▶ [PROBLEM STATEMENT]:
Read through the data below and state how many of its lines contain the word "glory", adding nothing.
━━━━━ DATA SUPPLIED ━━━━━
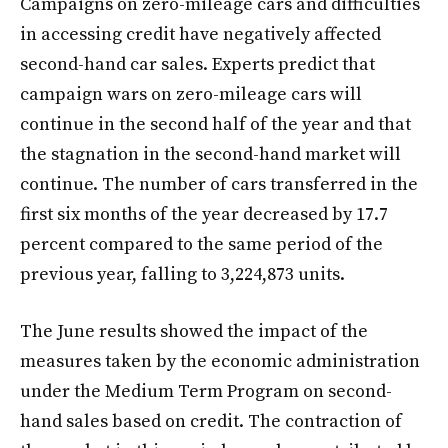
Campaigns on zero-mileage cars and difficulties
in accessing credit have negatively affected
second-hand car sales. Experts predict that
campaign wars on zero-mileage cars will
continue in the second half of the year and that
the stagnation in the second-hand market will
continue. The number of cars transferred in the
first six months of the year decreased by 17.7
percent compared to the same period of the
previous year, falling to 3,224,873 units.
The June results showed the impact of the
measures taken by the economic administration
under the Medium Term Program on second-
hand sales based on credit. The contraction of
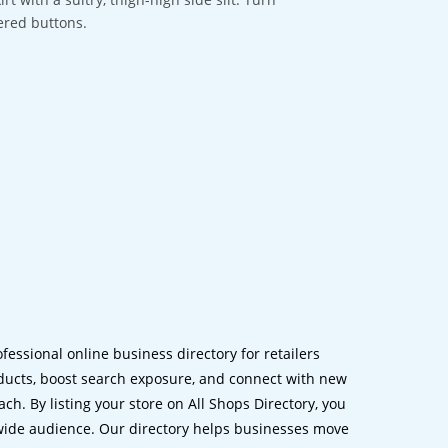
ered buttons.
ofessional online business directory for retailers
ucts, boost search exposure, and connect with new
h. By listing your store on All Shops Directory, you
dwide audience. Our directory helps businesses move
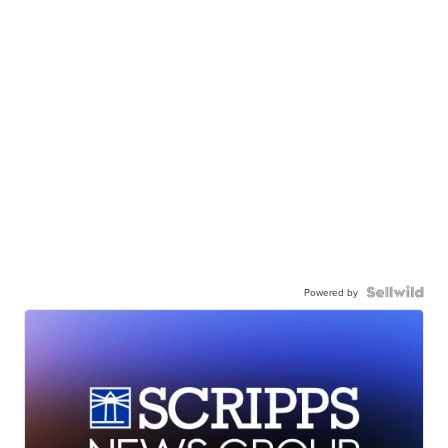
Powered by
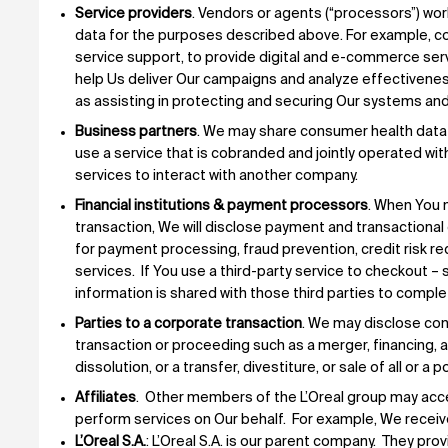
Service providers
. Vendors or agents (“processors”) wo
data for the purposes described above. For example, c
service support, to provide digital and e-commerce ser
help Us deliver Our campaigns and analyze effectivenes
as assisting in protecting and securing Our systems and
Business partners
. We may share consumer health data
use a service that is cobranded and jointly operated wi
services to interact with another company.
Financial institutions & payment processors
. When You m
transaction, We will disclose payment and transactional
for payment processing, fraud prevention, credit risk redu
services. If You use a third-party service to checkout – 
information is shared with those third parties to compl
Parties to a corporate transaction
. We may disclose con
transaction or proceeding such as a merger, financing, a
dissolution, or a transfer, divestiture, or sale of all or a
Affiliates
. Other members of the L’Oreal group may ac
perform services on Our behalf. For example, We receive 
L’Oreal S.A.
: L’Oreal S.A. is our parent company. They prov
━━━━━
━━━━━ DATA SUPPLIED ━━━━━
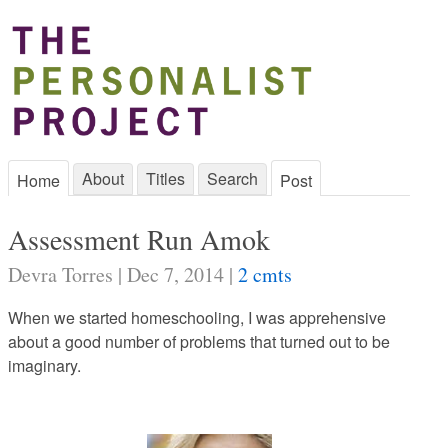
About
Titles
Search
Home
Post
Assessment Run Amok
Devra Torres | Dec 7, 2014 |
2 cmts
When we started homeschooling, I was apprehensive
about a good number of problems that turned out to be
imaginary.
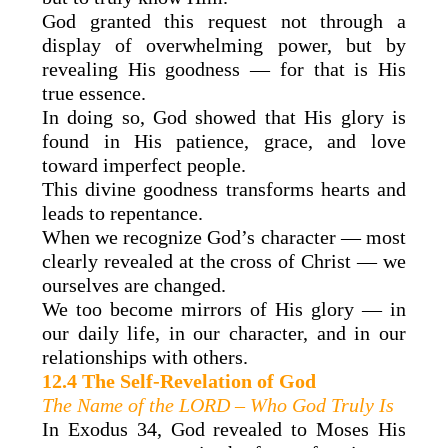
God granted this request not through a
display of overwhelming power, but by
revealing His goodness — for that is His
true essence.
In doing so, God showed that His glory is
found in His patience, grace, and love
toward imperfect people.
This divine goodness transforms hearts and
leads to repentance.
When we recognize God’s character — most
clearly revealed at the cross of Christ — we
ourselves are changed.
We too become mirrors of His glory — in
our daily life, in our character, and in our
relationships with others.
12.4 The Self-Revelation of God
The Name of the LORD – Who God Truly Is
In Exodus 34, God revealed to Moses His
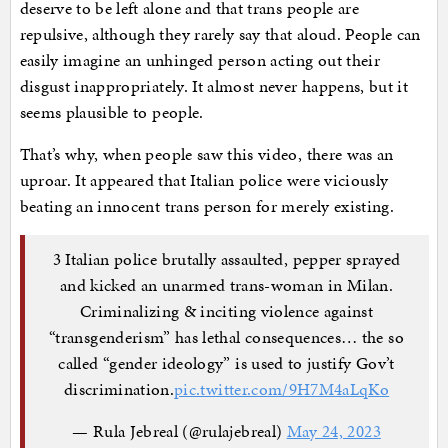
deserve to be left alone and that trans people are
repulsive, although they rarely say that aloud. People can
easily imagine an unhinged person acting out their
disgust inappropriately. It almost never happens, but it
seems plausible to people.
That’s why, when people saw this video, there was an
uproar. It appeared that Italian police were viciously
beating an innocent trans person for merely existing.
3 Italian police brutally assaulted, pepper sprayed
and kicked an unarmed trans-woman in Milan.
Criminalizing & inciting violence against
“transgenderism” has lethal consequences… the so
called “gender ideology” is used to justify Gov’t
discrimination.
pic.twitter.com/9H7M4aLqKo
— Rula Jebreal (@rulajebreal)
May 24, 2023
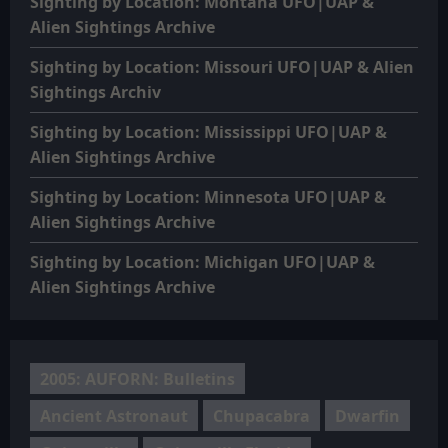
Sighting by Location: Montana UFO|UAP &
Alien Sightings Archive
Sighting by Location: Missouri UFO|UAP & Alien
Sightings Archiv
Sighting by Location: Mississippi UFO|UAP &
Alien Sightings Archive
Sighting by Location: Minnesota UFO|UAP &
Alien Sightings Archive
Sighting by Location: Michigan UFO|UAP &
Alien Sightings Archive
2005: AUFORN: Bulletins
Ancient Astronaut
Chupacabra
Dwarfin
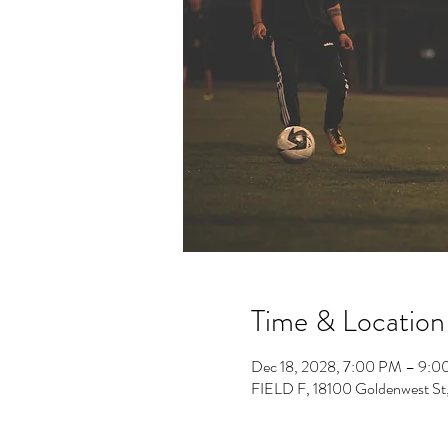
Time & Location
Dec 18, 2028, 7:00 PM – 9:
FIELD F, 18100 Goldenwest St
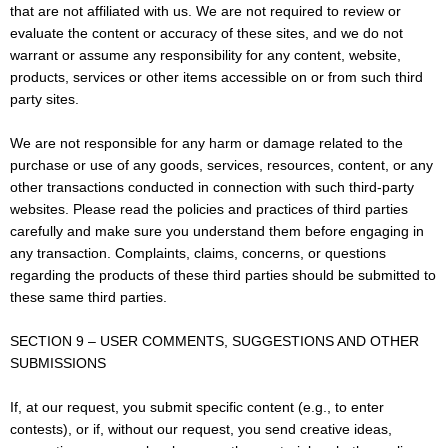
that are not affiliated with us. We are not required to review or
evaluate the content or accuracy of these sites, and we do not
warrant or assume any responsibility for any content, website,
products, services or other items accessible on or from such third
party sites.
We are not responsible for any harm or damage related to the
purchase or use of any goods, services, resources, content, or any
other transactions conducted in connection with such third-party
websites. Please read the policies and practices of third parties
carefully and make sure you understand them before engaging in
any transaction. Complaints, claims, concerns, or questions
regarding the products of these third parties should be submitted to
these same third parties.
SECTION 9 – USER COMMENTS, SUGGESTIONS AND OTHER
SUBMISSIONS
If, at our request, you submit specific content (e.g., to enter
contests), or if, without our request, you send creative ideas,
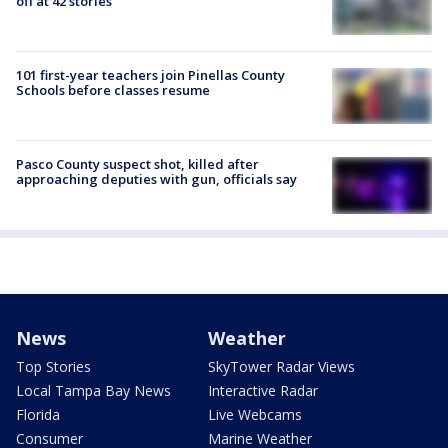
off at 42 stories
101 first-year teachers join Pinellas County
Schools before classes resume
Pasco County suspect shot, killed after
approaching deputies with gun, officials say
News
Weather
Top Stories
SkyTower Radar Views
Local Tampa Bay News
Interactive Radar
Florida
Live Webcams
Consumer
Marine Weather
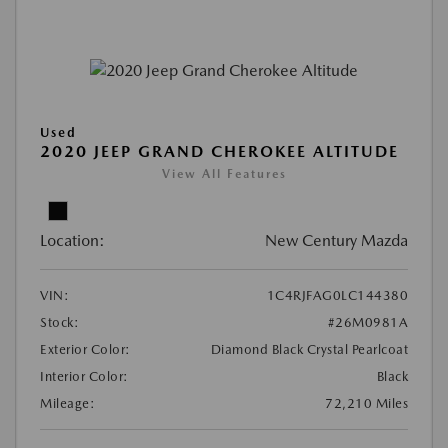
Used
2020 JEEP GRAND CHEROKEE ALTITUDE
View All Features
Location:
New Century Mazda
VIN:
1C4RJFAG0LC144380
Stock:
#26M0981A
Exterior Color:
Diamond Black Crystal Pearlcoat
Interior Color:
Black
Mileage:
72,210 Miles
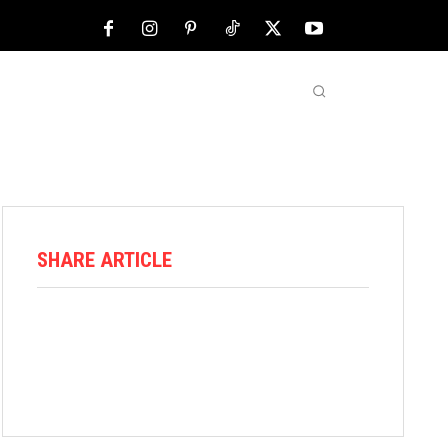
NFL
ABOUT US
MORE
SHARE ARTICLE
━━━━━
━━━━━ DATA SUPPLIED ━━━━━
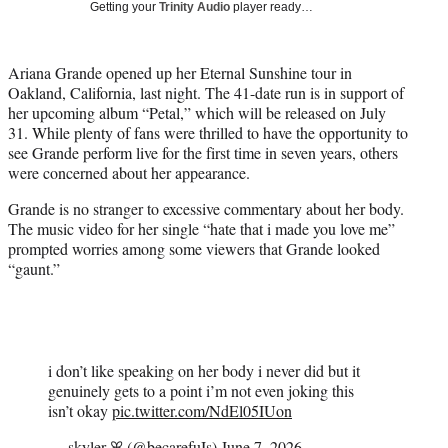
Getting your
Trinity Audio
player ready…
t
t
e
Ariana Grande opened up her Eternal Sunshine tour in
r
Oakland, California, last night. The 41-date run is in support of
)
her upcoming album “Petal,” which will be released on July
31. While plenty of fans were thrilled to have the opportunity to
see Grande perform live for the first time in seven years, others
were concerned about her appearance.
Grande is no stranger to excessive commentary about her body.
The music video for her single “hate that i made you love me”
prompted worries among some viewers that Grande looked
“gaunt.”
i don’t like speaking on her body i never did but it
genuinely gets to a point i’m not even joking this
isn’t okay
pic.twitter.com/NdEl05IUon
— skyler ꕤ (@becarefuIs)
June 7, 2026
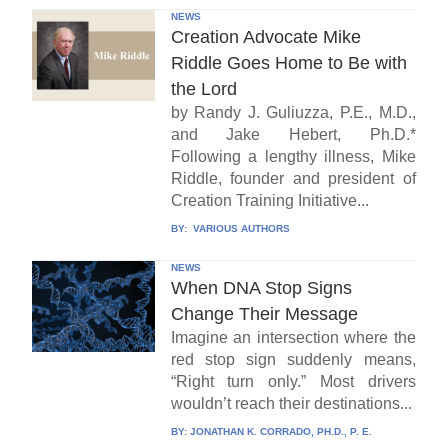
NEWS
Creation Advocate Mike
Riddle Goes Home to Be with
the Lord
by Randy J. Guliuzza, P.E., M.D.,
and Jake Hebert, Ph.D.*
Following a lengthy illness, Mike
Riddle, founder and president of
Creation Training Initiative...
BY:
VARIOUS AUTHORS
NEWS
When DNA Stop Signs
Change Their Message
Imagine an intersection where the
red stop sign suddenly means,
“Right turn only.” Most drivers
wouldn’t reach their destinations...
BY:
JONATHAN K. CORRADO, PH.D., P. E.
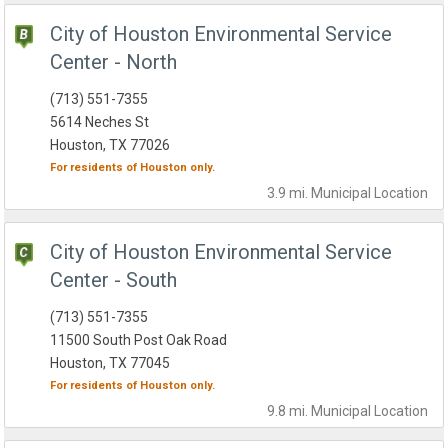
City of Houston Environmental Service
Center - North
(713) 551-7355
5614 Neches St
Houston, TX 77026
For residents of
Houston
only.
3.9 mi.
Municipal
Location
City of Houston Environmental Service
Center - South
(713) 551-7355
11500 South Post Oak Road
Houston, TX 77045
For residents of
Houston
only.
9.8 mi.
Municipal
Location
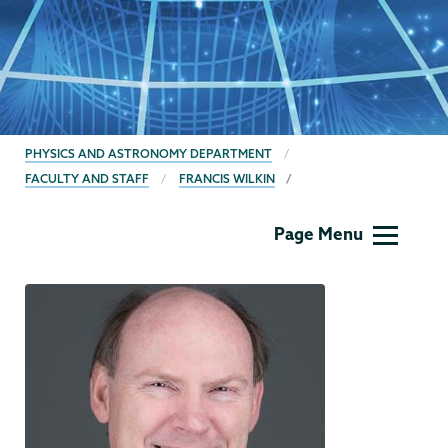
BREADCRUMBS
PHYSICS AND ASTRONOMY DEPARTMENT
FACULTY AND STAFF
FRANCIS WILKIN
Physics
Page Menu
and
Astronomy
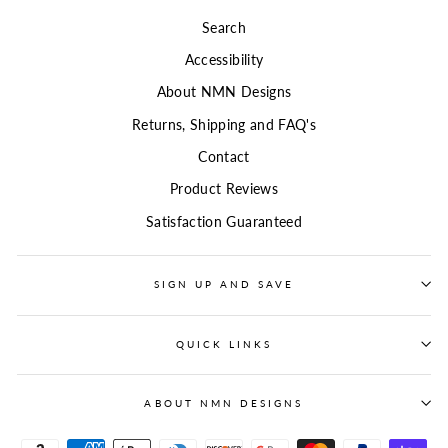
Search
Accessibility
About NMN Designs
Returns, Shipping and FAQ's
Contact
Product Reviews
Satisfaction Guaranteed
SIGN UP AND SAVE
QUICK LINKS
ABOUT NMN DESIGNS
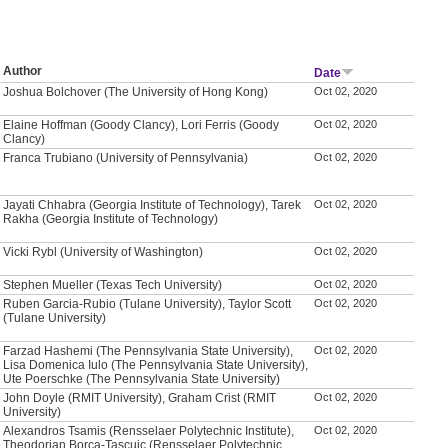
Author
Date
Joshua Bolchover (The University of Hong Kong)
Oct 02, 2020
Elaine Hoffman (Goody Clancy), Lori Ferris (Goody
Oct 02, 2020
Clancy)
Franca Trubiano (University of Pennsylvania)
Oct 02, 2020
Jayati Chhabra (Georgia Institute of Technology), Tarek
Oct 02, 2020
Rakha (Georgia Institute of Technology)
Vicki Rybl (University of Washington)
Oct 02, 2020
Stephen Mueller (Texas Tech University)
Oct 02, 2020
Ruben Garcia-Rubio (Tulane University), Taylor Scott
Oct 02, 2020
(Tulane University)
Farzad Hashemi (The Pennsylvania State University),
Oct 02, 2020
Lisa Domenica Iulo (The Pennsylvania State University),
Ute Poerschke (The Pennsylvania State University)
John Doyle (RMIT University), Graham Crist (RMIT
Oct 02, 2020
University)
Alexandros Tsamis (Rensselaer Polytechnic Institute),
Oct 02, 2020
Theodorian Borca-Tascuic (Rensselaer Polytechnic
━━━━━
▶ [ANSWER SECTION]:
2